1ª. Existe un tercio de la sociedad que apoya a Milei.
-
- Hay dos razones que explican este apoyo. Una, por sus ideas, por confiar y sintonizar con sus planteamientos (en forma y fondo), por lo positivo. Y dos, por ser considerado como criptonita anti peronista, por ser el único que puede ganar al adversario y frenar el regreso del ‘comunismo”,
- Lo primero ha ido perdiendo paulatinamente peso con el paso del tiempo; y lo segundo es lo único que le permite compensar esta caída, y así sostener su respaldo del 30-40%.
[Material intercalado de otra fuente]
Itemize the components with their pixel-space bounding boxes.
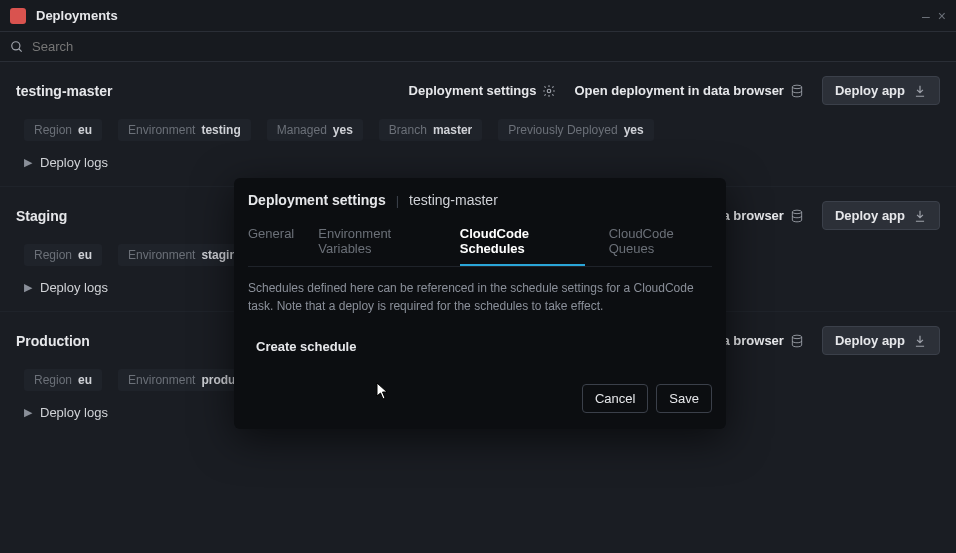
section-title: Staging xyxy=(16,208,67,224)
chevron-right-icon: ▶ xyxy=(24,406,32,419)
tag-region: Regioneu xyxy=(24,244,102,266)
gear-icon xyxy=(542,84,556,98)
chevron-right-icon: ▶ xyxy=(24,281,32,294)
deploy-app-button[interactable]: Deploy app xyxy=(822,201,940,230)
tab-cloudcode-queues[interactable]: CloudCode Queues xyxy=(609,218,712,266)
section-title: testing-master xyxy=(16,83,112,99)
tab-cloudcode-schedules[interactable]: CloudCode Schedules xyxy=(460,218,585,266)
section-actions: Deployment settings Open deployment in d… xyxy=(409,76,940,105)
tag-environment: Environmenttesting xyxy=(118,119,251,141)
modal-tabs: General Environment Variables CloudCode … xyxy=(248,218,712,267)
modal-subtitle: testing-master xyxy=(409,192,498,208)
deployment-settings-label: Deployment settings xyxy=(409,83,537,98)
deploy-logs-label: Deploy logs xyxy=(40,280,108,295)
svg-point-4 xyxy=(792,210,801,214)
deploy-app-button[interactable]: Deploy app xyxy=(822,76,940,105)
titlebar: Deployments – × xyxy=(0,0,956,32)
save-button[interactable]: Save xyxy=(656,384,712,413)
search-input[interactable] xyxy=(32,39,946,54)
search-icon xyxy=(10,40,24,54)
tag-managed: Managedyes xyxy=(267,119,363,141)
tags-row: Regioneu Environmenttesting Managedyes B… xyxy=(0,109,956,147)
deploy-app-button[interactable]: Deploy app xyxy=(822,326,940,355)
svg-line-1 xyxy=(19,48,22,51)
tab-environment-variables[interactable]: Environment Variables xyxy=(318,218,436,266)
tag-region: Regioneu xyxy=(24,369,102,391)
modal-title: Deployment settings xyxy=(248,192,386,208)
tab-general[interactable]: General xyxy=(248,218,294,266)
create-schedule-button[interactable]: Create schedule xyxy=(248,333,364,360)
svg-point-0 xyxy=(12,41,20,49)
modal-header: Deployment settings | testing-master xyxy=(248,192,712,208)
modal-footer: Cancel Save xyxy=(248,384,712,413)
download-icon xyxy=(913,334,927,348)
tag-region: Regioneu xyxy=(24,119,102,141)
download-icon xyxy=(913,84,927,98)
svg-point-5 xyxy=(792,335,801,339)
tag-previously-deployed: Previously Deployedyes xyxy=(498,119,653,141)
close-icon[interactable]: × xyxy=(938,8,946,24)
deploy-app-label: Deploy app xyxy=(835,208,905,223)
deploy-logs-label: Deploy logs xyxy=(40,155,108,170)
deploy-app-label: Deploy app xyxy=(835,83,905,98)
deploy-logs-label: Deploy logs xyxy=(40,405,108,420)
tag-branch: Branchmaster xyxy=(379,119,482,141)
section-title: Production xyxy=(16,333,90,349)
modal-description: Schedules defined here can be referenced… xyxy=(248,279,712,315)
modal-divider: | xyxy=(396,193,399,208)
database-icon xyxy=(790,84,804,98)
svg-point-2 xyxy=(548,89,552,93)
database-icon xyxy=(790,334,804,348)
deployment-settings-modal: Deployment settings | testing-master Gen… xyxy=(234,178,726,429)
deployment-settings-link[interactable]: Deployment settings xyxy=(409,83,557,98)
database-icon xyxy=(790,209,804,223)
section-header-testing-master: testing-master Deployment settings Open … xyxy=(0,62,956,109)
svg-point-3 xyxy=(792,85,801,89)
open-data-browser-link[interactable]: Open deployment in data browser xyxy=(574,83,803,98)
deploy-app-label: Deploy app xyxy=(835,333,905,348)
search-bar xyxy=(0,32,956,62)
chevron-right-icon: ▶ xyxy=(24,156,32,169)
open-data-browser-label: Open deployment in data browser xyxy=(574,83,783,98)
minimize-icon[interactable]: – xyxy=(922,8,930,24)
cancel-button[interactable]: Cancel xyxy=(582,384,648,413)
page-title: Deployments xyxy=(36,8,914,23)
download-icon xyxy=(913,209,927,223)
app-icon xyxy=(10,8,26,24)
- Es decir: su reconocida incapacidad para resolver los problemas económicos cotidianos es suplida por su liderazgo único para vencer al rival.
- Y por supuesto: para gozar de este apoyo viene siendo fundamental el respaldo del poder económico y mediático. Lo considera el garante del actual modelo económico.
2ª. Existen dos tercios de la sociedad que no apoya a Milei.
-
- Hay dos razones que explican este rechazo. Una, por no coincidir con sus ideas, porque nunca le votó ni confío en él, porque piensan de una manera muy diferente a él. Dos, porque se desencantaron a medida que gobernaba y le perdieron la confianza.
- Este bloque societal heterogéneo podría ‘juntarse’ electoralmente si encuentra una candidatura que los representen.
- Para que esto se logre, es necesario no caer en la trampa del desconcierto/caos que atomiza y fragmenta (y no por ideas, sino por otras razones menores).
- Dicho de otro modo: solo se logrará aglutinar a la mayoría de estos dos tercios que no apoyan a Milei si se conforma una confluencia con una base común (ideológica) antimileista, con generosidad para ceder en diferencias secundarias, y con responsabilidad para encontrar el método real para elegir la candidatura.
- A estas alturas, es insuficiente la estrategia monopólica del diagnóstico crítico a Milei. No basta para convencer electoralmente a la mayoría de estos dos tercios. Se hace necesario mostrar un camino con certezas.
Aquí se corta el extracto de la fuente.